=== EXERCISE REQUIREMENTS ===
Everything from the line with "Игорь Бродяга" to the final line of the records should be reproduced word for word, with both of those lines kept.

=== DATA FOR THIS EXERCISE ===
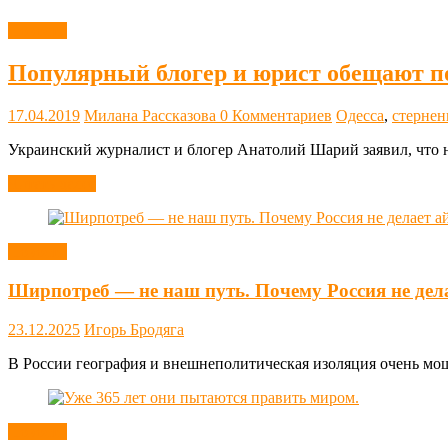
Новости
Популярный блогер и юрист обещают п
17.04.2019
Милана Рассказова
0 Комментариев
Одесса
,
стернен
Украинский журналист и блогер Анатолий Шарий заявил, что н
Читать далее
Новости
Ширпотреб — не наш путь. Почему Россия не дел
23.12.2025
Игорь Бродяга
В России география и внешнеполитическая изоляция очень мощн
Новости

=== RESULT ===
Игорь Бродяга
В России география и внешнеполитическая изоляция очень мощн
Новости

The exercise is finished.